Letztes Wochenende habe ich einen schönen Barsch 28cm u. ein Hecht 76cm gefangen (Köder: Spinner). Dieses Wochenende. Samstag 21.3. habe ich eine 40 cm Brasse gefangen (Köder: Wurm auf Grund).

Da geht normalerweise mehr. Aber das ist schon mal ein Anfang.


----------



## Jogibär (22. Juni 2008)

*AW: Maas bei Asselt, wo sind die Fische hin?!*

Moin,

der Unfall war im letzen Jahr und hat in der Maas, Grenzregion Belgien/Niederlande, Bis hinter Maastricht ein Fischsterben verursacht. Die Region um Roermond war, soweit ich mich erinnere, nicht so sehr betroffen, da sich die Brühe bis dahin schon sehr verdünnt hatte.


----------



## krauthi (22. Juni 2008)

*AW: Maas bei Asselt, wo sind die Fische hin?!*

seit anfang 2008 hat ab der roermonder bahnbrücke ein berufsfischer alles gepachtet und deshalb wundert es mich nicht das dort so gut wie nichts mehr gefangen wird 

die sind manchmal schlimmer als cormorane |gr:


----------



## gimli (23. Juni 2008)

*AW: Maas bei Asselt, wo sind die Fische hin?!*

Wieder von jemandem gehört, der irgendwo versucht hat eine niederländische Zeitung zu lesen, oder hast du diesmal eine Quelle für deine Behauptung? |bla:


----------



## krauthi (24. Juni 2008)

*AW: Maas bei Asselt, wo sind die Fische hin?!*

http://translate.google.de/translate?hl=de&sl=nl&u=http://www.hengelsportfederatielimburg.nl/NL/index.php&sa=X&oi=translate&resnum=1&ct=result&prev=/search%3Fq%3Dhengelsportfederatie%2Blimburg%2B%26hl%3Dde%26rls%3DGFRC,GFRC:2007-10,GFRC:de#q  ach ja     auf NEWS klicken 
wie konnte ich es nur vergessen für gewisse nörgler hier beweise vorzulegen 

würdest du mal lieber deine liste von viswateren durchlesen wüsstest du darüber bescheid


----------



## gimli (24. Juni 2008)

*AW: Maas bei Asselt, wo sind die Fische hin?!*



			
				krauthi schrieb:
			
		

> #q ach ja auf NEWS klicken



Mal Abgesehen von deinem kleinen vaut pas "News"  gegenüber "Nieuws", wollte ich es nicht wahr haben/glauben. Aber du eierst immer noch mit einem eher schlechten Übersetzungsprogramm durch das niederländische Internet.#d

Nun kann nicht nur ich es nachvollziehen, wie deine ENTEN zustande kommen, sondern auch einige andere hier.:q

Der Visserijbedrijf J. Nelissen van Gasselt V.O.F. stellt sich etwas anders dar. Was in ihrem Fall auch durchaus legitim ist.

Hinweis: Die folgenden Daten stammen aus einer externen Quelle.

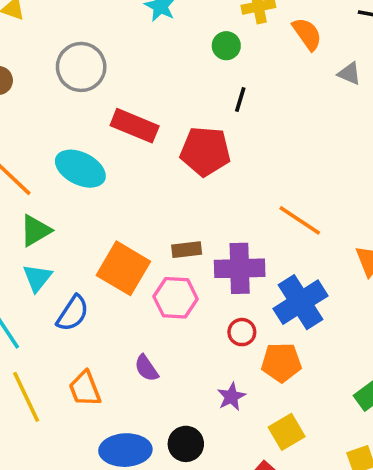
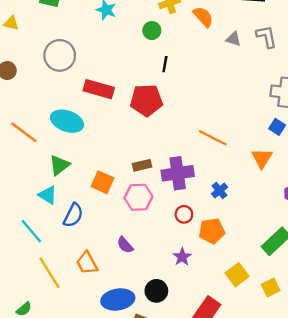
green triangle: (36, 230) -> (59, 165), moved
orange square: (123, 268) -> (103, 182), size x0.7
cyan triangle: (37, 278) -> (48, 195), turned -30
blue cross: (301, 302) -> (220, 190), size x0.5
yellow square: (287, 432) -> (237, 275), moved

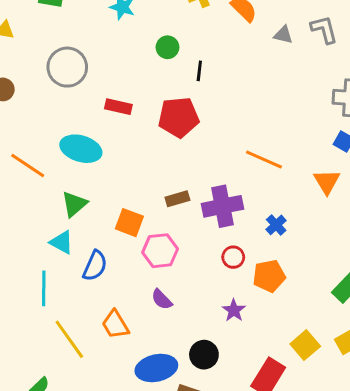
green circle: (152, 31) -> (167, 47), moved
red rectangle: (99, 89) -> (118, 107), size x0.7
pink hexagon: (138, 197) -> (160, 251), moved
cyan line: (31, 231) -> (44, 288), turned 44
yellow square: (237, 275) -> (305, 345), moved

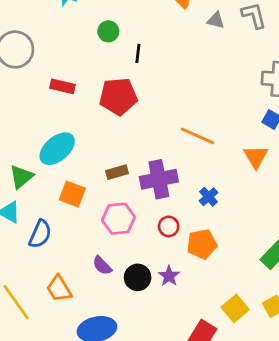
cyan ellipse: (81, 149) -> (57, 149), moved, turned -57
pink hexagon: (160, 251) -> (118, 219), moved
black circle: (204, 355) -> (138, 277), moved

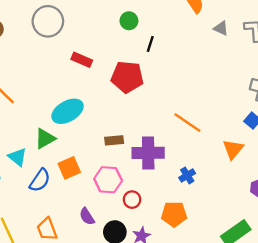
green triangle: (21, 177) -> (45, 139), moved
orange square: (72, 194) -> (69, 168), moved, turned 35
red circle: (169, 226) -> (132, 200), moved

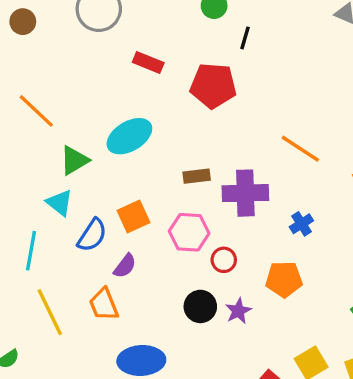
green triangle: (45, 139) -> (74, 160), moved
purple semicircle: (87, 216) -> (125, 266), moved, turned -108

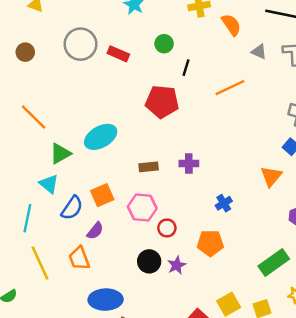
red rectangle: (148, 62) -> (118, 54), moved
orange line: (300, 149) -> (230, 88), moved, turned -60
purple cross: (245, 193) -> (189, 164), moved, size x0.6

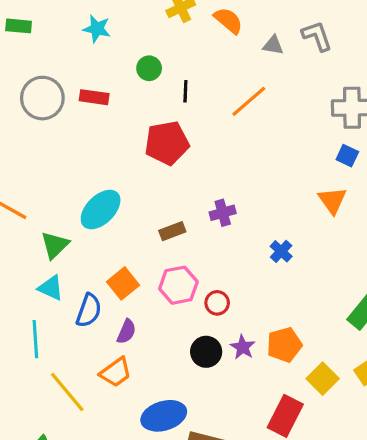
orange pentagon: (210, 243) -> (284, 345), moved
orange trapezoid: (79, 258) -> (116, 372), turned -90

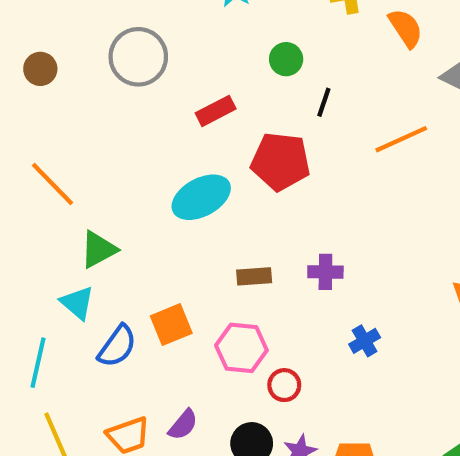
red rectangle: (94, 97) -> (216, 111), moved, turned -52
cyan ellipse: (101, 210) -> (201, 197), moved
blue cross: (281, 251) -> (365, 341), moved
purple semicircle: (126, 331) -> (183, 425), moved

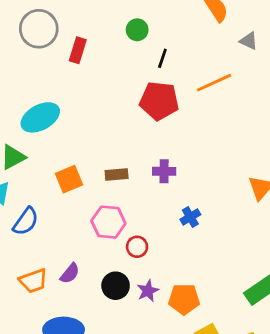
red rectangle: (216, 111) -> (78, 50), moved, turned -45
red pentagon: (280, 161) -> (159, 101), moved
cyan ellipse: (201, 197) -> (40, 117), moved
orange square: (171, 325) -> (69, 179), moved

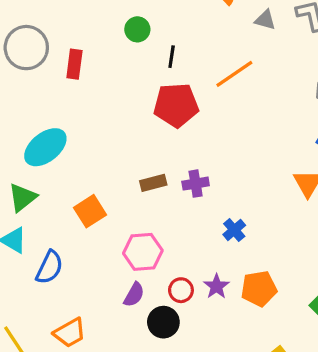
brown rectangle: (117, 175) -> (153, 183), moved
red circle: (137, 247) -> (181, 290), moved
purple semicircle: (70, 273) -> (134, 295), moved
purple star: (148, 291) -> (217, 286), moved
orange pentagon: (184, 299) -> (259, 289), moved

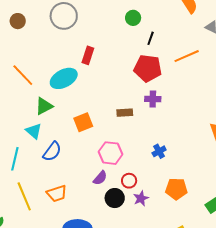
red rectangle: (74, 64) -> (88, 55), moved
purple cross: (196, 184) -> (153, 99), moved
blue cross: (234, 230) -> (159, 151), moved
purple star: (217, 286) -> (141, 198), moved

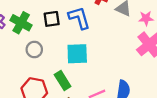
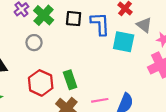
gray circle: (34, 50) -> (34, 43), moved
cyan square: (77, 54) -> (124, 42), moved

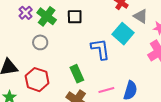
blue L-shape: (100, 24) -> (100, 49), moved
cyan square: (124, 42) -> (123, 34), turned 35
red hexagon: (41, 83) -> (37, 80), moved

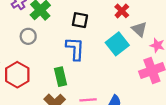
black square: (75, 17) -> (80, 20), moved
blue L-shape: (100, 49) -> (75, 49), moved

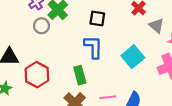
gray circle: (28, 36) -> (42, 26), moved
cyan square: (117, 44) -> (133, 57), moved

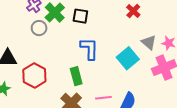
black square: (97, 18) -> (80, 16), moved
gray triangle: (156, 26) -> (149, 42), moved

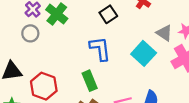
black square: (80, 16) -> (108, 14), moved, turned -35
gray circle: (39, 28) -> (30, 33), moved

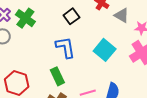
gray triangle: (164, 33) -> (122, 15), moved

Sie scheinen aber sogar ein O.V.B. Zertifikat zu besitzen ( Organisation. Verbesserung. Binnen Fischerei [Originalkopie von der o.g. Internetseite]). |bigeyes

Beim o.g. Link brauchst du deinen Google-Translator nicht zu benutzen, denn diese Seiten sind in D und NL verfasst. Äußerst merkwürdig finde ich allerdings, dass diese "Nieuws" schon Anfang 2007 bei der HF Limburg zu lesen waren. #t

Ich werde aber mal Kontakt mit den  Nelissen van Gasselt aufnehmen, vielleicht nehmen sie ja auch Stellung zu deiner Behauptung/Anschuldigung. #6



> würdest du mal lieber deine liste von viswateren durchlesen wüsstest du darüber bescheid



Zu meiner *lijst van viswateren* (fett nur für dich): Meine nord-holländischen Gewässer kenne ich sehr gut, insbesondere die dort geltenden Gesetze und Bestimmungen und Erweiterungen.  Vielleicht sogar besser, als "Dein Hechtpapst" aus "De Vlietlanden". Oder hast du dich schon von ihm abgenabelt? #h|supergri


----------



## krauthi (24. Juni 2008)

*AW: Maas bei Asselt, wo sind die Fische hin?!*

du hast dir doch eindeutig zu viele pommer special reingezogen

von mir aus kannst du tuhen wozu du lust hast aber deine unterstellungen ich hätte eine ente ins board gesetzt habe ich mir gemerkt und ich halte dich im auge

wer hier was vom wehm hällt kannst du ja mal rundfragen 
wer ist den damals feige als mod. Wedaufischer  einfach so abgehauen ????


----------



## gimli (24. Juni 2008)

*AW: Maas bei Asselt, wo sind die Fische hin?!*

Wer was von wem hält, spielt für mich keine Rolle. Für mich zählen nur Fakten, Hintergrundinformationen und Gesetze. Somit gesicherte und verifizierte Informationen, die allen Interessierten zuteil werden. Es sind weder Halbwahrheiten noch Mutmaßungen, die ich veröffentliche, nur um mal wieder ins Gespräch zu kommen.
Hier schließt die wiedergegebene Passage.